Bank ETF Gets a Bounce, but Falling Yields Could Spoil the Party

After falling for over a year, the Regional Bank ETF (KRE) finally got its mojo back in the fourth quarter of 2019 and broke out to new highs. The ETF then became overextended in mid December and fell back to the 200-day SMA here in February. A potentially bullish setup is taking shape, but a positive correlation to the 10 Year Treasury Yield could spoil the setup. Banks are not happy campers with the recent decline in Treasury yields, and this decline is extending.

Let’s first hit the Regional Bank ETF. The long-term trend is up for three reasons. There was a breakout in late October, the ETF hit a 52-week high in mid December and the PPO(20,200,0) is positive.

After hitting a new high, the ETF fell back to the breakout zone by retracing 50-61.8% of the prior advance. A return to the breakout zone and ~50% retracement are normal for corrections after big advances. Think of it as two steps forward and one step backward. Thus, the correction is a potential bullish setup for the next leg higher.

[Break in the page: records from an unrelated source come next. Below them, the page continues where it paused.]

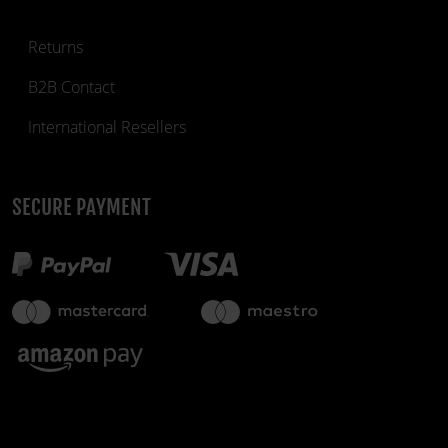
Returns
B2B Contact
International Resellers
SECURE PAYMENT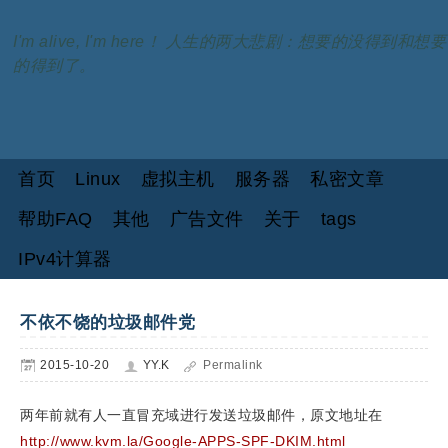
I'm alive, I'm here！ 人生的两大悲剧：想要的没得到和想要
的得到了。
首页
Linux
虚拟主机
服务器
私密文章
帮助FAQ
其他
广告文件
关于
tags
IPv4计算器
不依不饶的垃圾邮件党
2015-10-20
YY.K
Permalink
两年前就有人一直冒充域进行发送垃圾邮件，原文地址在
http://www.kvm.la/Google-APPS-SPF-DKIM.html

Even though the long-term trend is up and the pullback looks like a correction, KRE is lagging since mid December and there was NO follow through to the early February bounce. Note that SPY is up over 4% since mid December and KRE is down 6%. Such a big performance discrepancy puts the onus on the bulls to prove the bears wrong here in 2020. A breakout at 57 would show follow through and put the bulls back in control.

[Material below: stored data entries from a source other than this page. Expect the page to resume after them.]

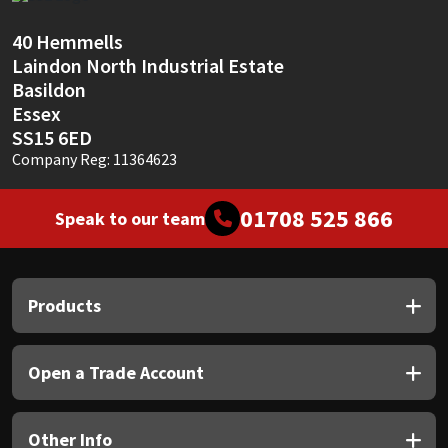
Sika
40 Hemmells
Soudal
Laindon North Industrial Estate
Basildon
Thompsons
Essex
SS15 6ED
Company Reg: 11364623
01708 525 866
Speak to our team
Products
Open a Trade Account
Other Info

The decline and new low in the 10-yr Treasury Yield ($TNX) is also a concern for banking stocks. $TNX fell below 1.5% (15 on the chart) and closed at its lowest level since June 2016. It is clearly a bear market in Treasury yields, and a bull market in Treasury bonds.

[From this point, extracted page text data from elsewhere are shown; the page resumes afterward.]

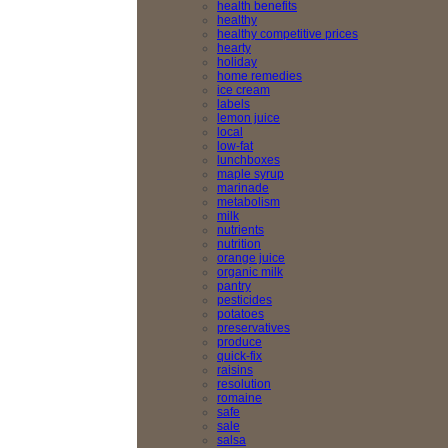
health benefits
healthy
healthy competitive prices
hearty
holiday
home remedies
ice cream
labels
lemon juice
local
low-fat
lunchboxes
maple syrup
marinade
metabolism
milk
nutrients
nutrition
orange juice
organic milk
pantry
pesticides
potatoes
preservatives
produce
quick-fix
raisins
resolution
romaine
safe
sale
salsa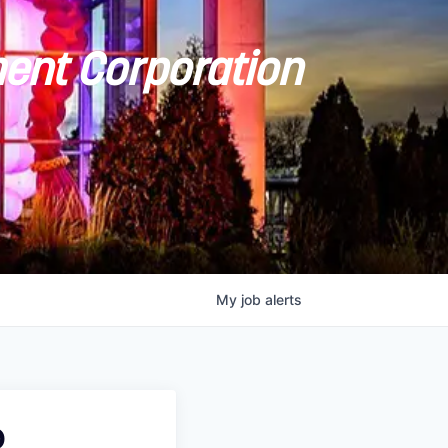
ent Corporation
My
job
alerts
O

The indicator window shows the 13-week Correlation Coefficient spending most of its time in positive territory. This means KRE and $TNX tend to move in the same direction. This also suggests that a new low in the 10-yr yield is negative for KRE. Nevertheless, keep an eye on the KRE chart because relationships are subject to change. Note that the Dollar and Gold are now positively correlated. Returning to the business at hand, a breakout at 57 in KRE would still be bullish. The Bank SPDR (KBE) sports a similar chart setup.